At eHealth Africa, we’ve seen this play out clearly through our renewable energy work. When we began solarising primary healthcare centres in Nigeria, the breakthrough wasn’t in the panels themselves; it was in the process. We co-developed training modules with local technicians, integrated remote energy monitoring tools, and ensured that the health facilities could maintain the systems long after installation. Because the project was built around local ownership and capacity, it’s working, and it will last.
And that’s the lesson; impact doesn’t hinge on sophistication. It hinges on fit, and fit requires listening.
Climate work as infrastructure, not intervention
There’s growing energy around climate finance, and rightly so. Africa’s adaptation and mitigation needs are enormous, and the current funding pipeline, while growing, is still only a fraction of what’s required.
But what’s encouraging is the direction of travel. From Kenya’s solar financing efforts to South Africa’s Renewable Energy Independent Power Producer Procurement (REIPPP) programme, we’re seeing models that go beyond project-based thinking. These are systemic efforts that link policy, funding, and delivery in coherent ways.
Still, we need more of that. More coordination. More local anchoring. More systems, fewer side projects.
If we’re serious about embedding climate resilience, then it must shape how we build and govern, not simply how we respond.
What this moment offers
All of this points to a clear opportunity: to design development systems not only to perform but also to last. And if we’re going to get there, a few things need to happen.
First, we need to link finance more directly with governance. That means setting up funding instruments that require, and reward, strong local institutional structures from the outset.
Second, we need to treat digital tools the way we treat bridges or ports: as assets that require national ownership, maintenance, and stewardship.
Third, we need to rethink what climate investment actually funds. Yes, the tech matters. But so do the systems behind it, the data infrastructure, the community networks, and the local labs.

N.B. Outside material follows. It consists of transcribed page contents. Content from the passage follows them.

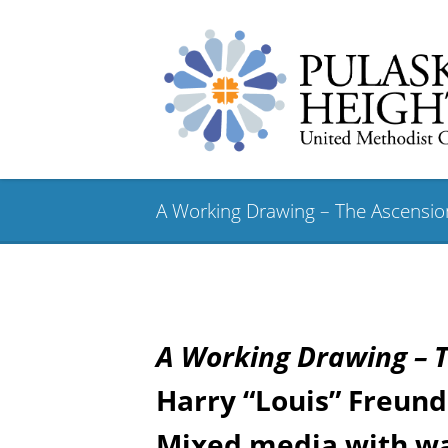
A Working Drawing – The Ascensi
A Working Drawing –
Harry “Louis” Freund 
Mixed media with wa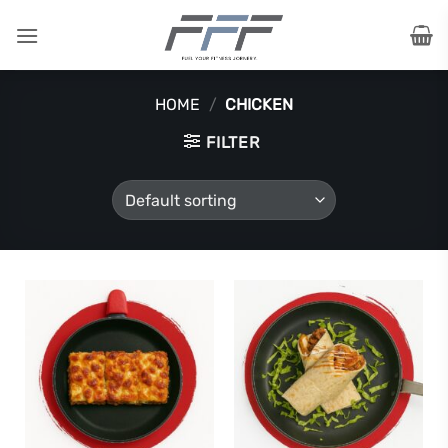
Skip
to
content
HOME
/
CHICKEN
FILTER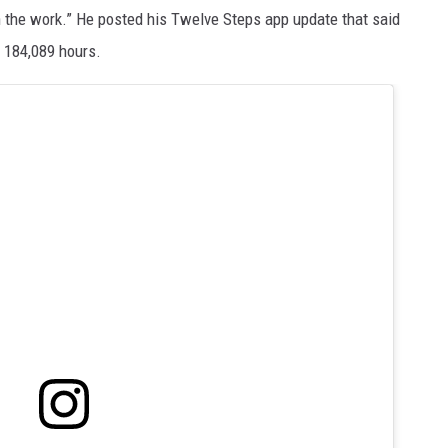
t in the work.” He posted his Twelve Steps app update that said
r 184,089 hours.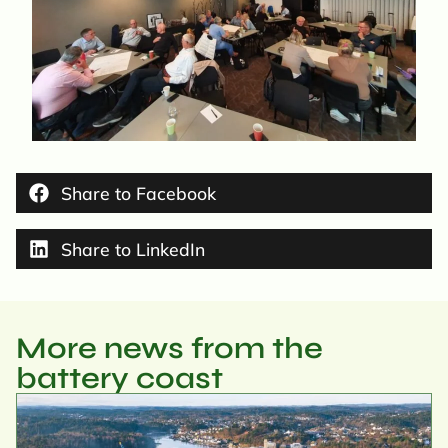
Share to Facebook
Share to LinkedIn
More news from the
battery coast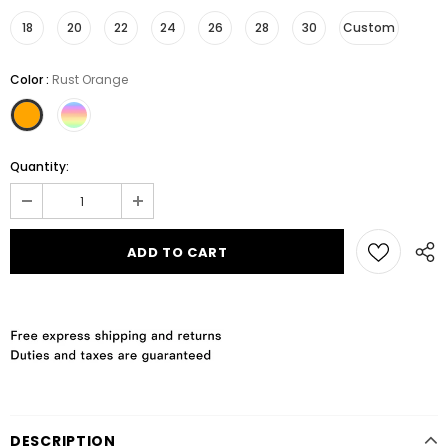
18
20
22
24
26
28
30
Custom
Color
:
Rust Orange
Quantity:
DESCRIPTION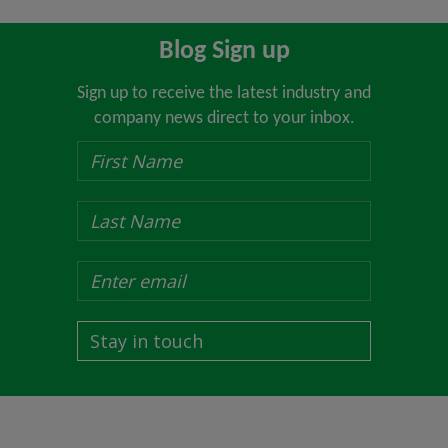
Blog Sign up
Sign up to receive the latest industry and
company news direct to your inbox.
Stay in touch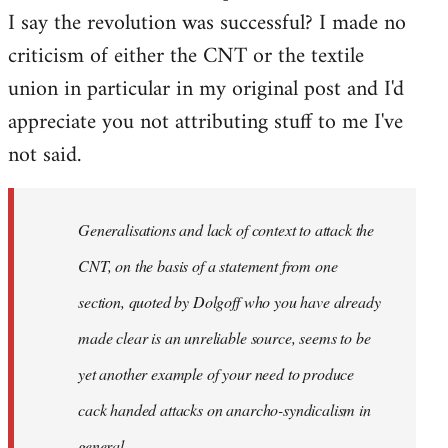
I say the revolution was successful? I made no
criticism of either the CNT or the textile
union in particular in my original post and I'd
appreciate you not attributing stuff to me I've
not said.
Generalisations and lack of context to attack the
CNT, on the basis of a statement from one
section, quoted by Dolgoff who you have already
made clear is an unreliable source, seems to be
yet another example of your need to produce
cack handed attacks on anarcho-syndicalism in
general.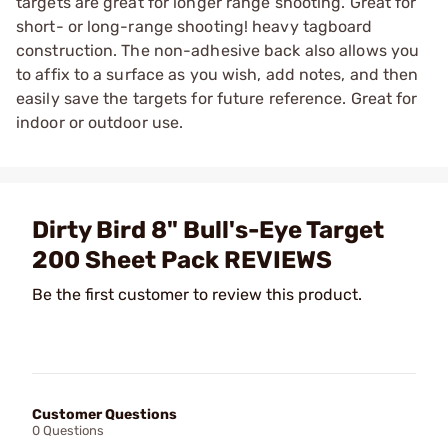
targets are great for longer range shooting. Great for
short- or long-range shooting! heavy tagboard
construction. The non-adhesive back also allows you
to affix to a surface as you wish, add notes, and then
easily save the targets for future reference. Great for
indoor or outdoor use.
Dirty Bird 8" Bull's-Eye Target
200 Sheet Pack REVIEWS
Be the first customer to review this product.
Customer Questions
0 Questions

And lastly, we need to co-invest in knowledge. African researchers, think tanks, and evaluation partners should be at the table shaping programmes, not merely reviewing them.
A final word
In development, it’s easy to default to what’s urgent. Deadlines, reporting cycles, disbursement windows. But this moment, if we use it well, allows us to step back and ask what’s foundational.
Are we funding programmes or frameworks? Are we scaling pilots or building systems? Are we focused on outcomes that last beyond our presence?
There’s no single blueprint. But we do have signals and partners pointing us in the right direction.
For Africa and its development allies, this is a season of possibility. Not because the work is easier. But because the clarity is sharper. The stakes are higher. And the chance to build something durable, something sovereign, is right in front of us.
Let’s not miss it.
Ota Akhigbe is Director of Partnerships & Programmes at eHealth Africa. She writes at the intersection of health systems, digital innovation, and equitable development partnerships shaping Africa’s future.